Harmonika Noten und Privatunterricht
in Mauth / Bayerischer Wald

Die Geschichte der Harmonika

Die Steirische Harmonika ist ein diatonisches, wechseltöniges Handzuginstrument mit Knopf-Tastatur.

Die „Steirische“ wird in der Volksmusik in Bayern, Österreich, Südtirol, Tschechien, Slowenien, sowie in etlichen weiteren Ländern verwendet. Das Wort „steirisch“ hat nur wenig mit dem Land Steiermark zu tun. Diese Bauart des Akkordeons wurde in Wien erfunden. Der Unterschied zu anderen diatonischen Akkordeons besteht in der Verwendung der stark klingenden Helikonbässe und dem Gleichton. Durch den diatonischen Aufbau ist sie besonders geeignet, alpenländische Volksmusik zu spielen, diese Musik wurde in Wien „steirisch“ genannt als Synonym für ländliche Musik, und daher wurde das neue Instrument Steirische genannt.

Andere gebräuchliche Bezeichnungen für die Steirische Harmonika sind: SteirischeZiehharmonikaKnöpferlharmonikaHarmonikaHarmonieZugorgel, im Dialekt ZiachZiachaZiachharmonieZiachorgelZugin und Quetschn, scherzhaft auch FaltenradioWanznpressZerrwanst oder Heimatluftkompressor.

[Foto: privat]

Bauarten

Gebaut werden Instrumente mit drei, oft vier, selten fünf, ausnahmsweise sechs Reihen, wobei jede Diskant-Reihe eine Tonart bedeutet. Im Zudruck erklingen die Dreiklangstöne der jeweiligen Tonart, (Dur-Dreiklang der Tonika,) im Aufzug erklingen die dazwischen liegenden Töne (zugehöriger Dominant-Sept-Akkord). Da der fünfte Ton der Tonleiter sowohl in der Tonika als auch in der Dominante vorkommt, ist wegen der leichteren Spielbarkeit dieser Ton in mittlerer Lage sowohl in Zug als auch in Druck eingebaut, wird also mit demselben Knopf gespielt, mit Ausnahme der äußeren Reihe. Diese in den folgenden Reihen je einmal vorhandene Taste wird „Gleichton“ genannt. In der Melodie vorkommende Töne, die nicht in dieses Schema passen, werden in den anderen Reihen gedrückt. Durch diese Bauweise ist bei dazu passenden (alpenländischen) Melodien eine äußerst flüssige Spielweise möglich.

Instrumente mit drei Reihen wären für Volksmusik ausreichend, sind auch leichter zu erlernen. Häufiger werden jedoch vierreihige Instrumente hergestellt, da die Spieltechnik für viele Griffe einheitlicher ist.

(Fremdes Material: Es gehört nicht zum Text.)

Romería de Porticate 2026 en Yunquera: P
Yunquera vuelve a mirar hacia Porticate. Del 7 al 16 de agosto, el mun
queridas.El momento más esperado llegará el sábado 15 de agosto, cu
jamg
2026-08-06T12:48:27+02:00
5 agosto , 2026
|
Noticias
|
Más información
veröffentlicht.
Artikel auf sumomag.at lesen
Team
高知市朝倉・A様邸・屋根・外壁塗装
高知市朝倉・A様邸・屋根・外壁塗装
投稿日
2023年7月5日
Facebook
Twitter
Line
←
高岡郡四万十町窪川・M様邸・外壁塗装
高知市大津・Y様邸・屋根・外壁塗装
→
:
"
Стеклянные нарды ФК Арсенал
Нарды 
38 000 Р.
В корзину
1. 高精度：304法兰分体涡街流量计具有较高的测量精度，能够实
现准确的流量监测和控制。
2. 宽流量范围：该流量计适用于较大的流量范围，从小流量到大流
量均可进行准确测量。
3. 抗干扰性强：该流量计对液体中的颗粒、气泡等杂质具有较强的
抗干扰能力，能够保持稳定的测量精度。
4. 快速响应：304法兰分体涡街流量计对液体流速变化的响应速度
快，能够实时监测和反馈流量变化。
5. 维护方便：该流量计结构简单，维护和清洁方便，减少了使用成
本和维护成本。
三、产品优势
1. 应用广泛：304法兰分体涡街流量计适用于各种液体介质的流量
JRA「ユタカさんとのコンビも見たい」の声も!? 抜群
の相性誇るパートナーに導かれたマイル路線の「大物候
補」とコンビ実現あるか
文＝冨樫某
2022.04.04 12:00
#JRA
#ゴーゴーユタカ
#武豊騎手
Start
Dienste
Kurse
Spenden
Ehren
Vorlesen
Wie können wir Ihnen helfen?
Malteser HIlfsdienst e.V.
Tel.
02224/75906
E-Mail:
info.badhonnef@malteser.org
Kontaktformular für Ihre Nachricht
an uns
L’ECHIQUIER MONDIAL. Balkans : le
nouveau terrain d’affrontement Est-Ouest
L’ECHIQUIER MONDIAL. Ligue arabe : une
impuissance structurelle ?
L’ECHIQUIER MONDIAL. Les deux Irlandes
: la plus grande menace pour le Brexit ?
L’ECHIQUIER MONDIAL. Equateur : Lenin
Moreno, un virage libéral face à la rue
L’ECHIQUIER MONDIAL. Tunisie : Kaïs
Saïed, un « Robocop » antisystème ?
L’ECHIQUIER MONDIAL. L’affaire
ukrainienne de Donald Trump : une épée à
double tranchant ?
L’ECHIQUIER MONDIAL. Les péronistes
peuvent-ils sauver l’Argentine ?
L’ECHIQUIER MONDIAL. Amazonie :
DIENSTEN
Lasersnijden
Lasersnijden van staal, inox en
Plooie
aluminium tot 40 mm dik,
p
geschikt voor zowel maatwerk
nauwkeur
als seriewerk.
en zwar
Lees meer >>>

Durch die zusätzliche vierte Reihe kommt ein hoher Ton pro Tonart und ein Halbton pro Oktave hinzu. Für jede Reihe im Diskant gibt es auf der äußeren Reihe der Bassseite einen Bassknopf und einen Akkordknopf, ebenfalls wechseltönig. Auf Druck erklingt die Tonika, auf Zug die Dominante.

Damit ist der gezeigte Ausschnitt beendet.